Friday, December 03, 2010

Disaster




'I hate you, I hate everything about you, I hate your smile, I hate your laugh, I hate what you make me do, and I hate how you make me feel.' These words were just the beginning, of what would become a tirade of epic length, and proportion, launched at me like a heat seeking missile at an invading jet fighter that has invaded enemy airspace. I say 'at me' but that isn't exactly true (or maybe it is). These words could have been aimed in my direction, or I could have just been handed a letter written by a friend's (so to be ex) girlfriend. That is for me to know, and for you to find out (if you care), and I can't give all my secrets away. After all, they are all just my secrets, but a lot of other people's secrets as well, and I don't have their permission to give them away.

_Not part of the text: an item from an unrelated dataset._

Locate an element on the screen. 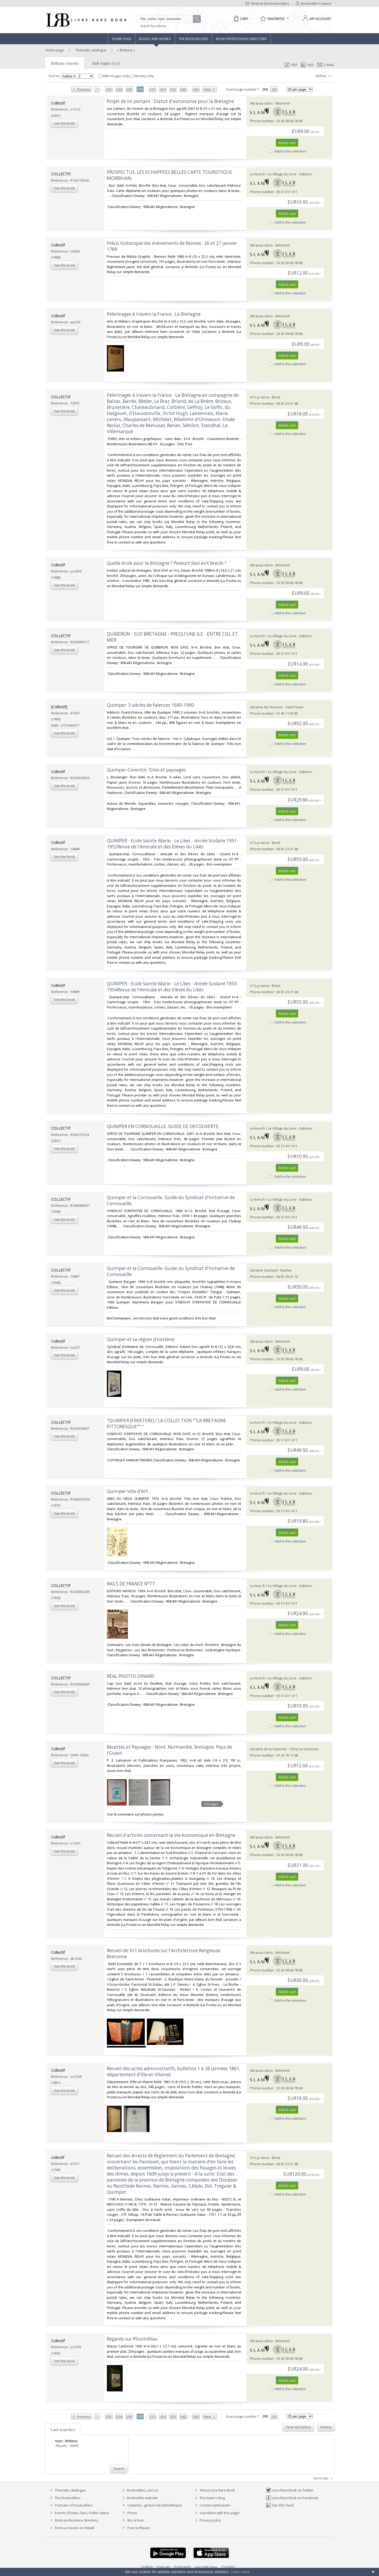 The height and width of the screenshot is (2576, 379). Privacy policy is located at coordinates (207, 2520).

Either way, back to the tirade. After that opening salvo, things got much more interesting, and in spite of everything, quite poetic. 'You make my voice shake when I talk about you. People understand, without knowing you, or our history, what you do to me. They listen, but they don't actually have to hear WHAT I am saying, they can tell by the catch in my voice when I say you name aloud the effect you have on me. You make me wonder about the meaning of life, about the meaning of MY life, about why I am here, and about why you are here with me. I sometimes wonder if you are here on this planet for the sole purpose of enslaving me. I wonder is maybe I was put on Earth for the sole purpose of being your victim. You make me shake. You make me wonder how anyone, anyhow, or anywhere could possibly think they have a grasp on reality. You are a dream and a nightmare rolled into one, wonderfully awful package. I wax poetic about you and yours to people who actually know you, but just don't see what I see in you. They shrug their shoulders at my declamations, and make me wonder if perhaps I have lost my fucking mind. I sometimes envision pushing you down a flight of stairs, just to see how your fall would make me feel. You make me want to board a tramp steamer to Norway, and toss my identity over the side as I sail far, far, away from you.'
'I almost did, I had a place booked on a plane to anywhere but here, I had a whole new life, without you, planned out to the finest detail.' Then you called, and asked for the recipe for my mother's apple pie, and I cancelled it all. I hate you for that with the type of passion than an Ottoman emperor reserves for only the most prized member of his seraglio. I tried blaming my friends for not taking me outside, and beating some sense into me, but they told me I am an adult (despite the overwhelming mountain of evidence to the contrary), and I could "take care of myself." I came very close to "taking care of myself" with the strong desire that maybe, just maybe you would have felt some sort of guilt if I had. I now know that you are incapable of feeling guilt. I am not sure what you are capable of feeling, or if you are capable of feeling anything at all.'
Not a lot one can do when faced with this sort of organized assault upon one's self, but sit there and hope that you are going to be able to salvage some small amount of self respect. I mean Hallmark does not make a card for this kind of thing. Nor should they, this should be an experience that is unique to you, and you alone. If you are lucky, the lashing you are receiving will be written down, placed into a plain envelope, and slid under your door at some bizarre time of the night (while you are dead asleep). Tirades are all well and good if they are heated and short, but a true 'dressing down' should be done in writing. That way you can re-read it over and over again to see if you truly deserved it or not. If you survive it, you will probably (hopefully) be a better person, but survival is the first step. You really have no one to blame but yourself, and that is the point. They want you to blame yourself. That is what the tirade (in many ways) is designed to do, get you to blame yourself. It is a very effective tool in the wars that we wage against each other, and people have been doing it for centuries.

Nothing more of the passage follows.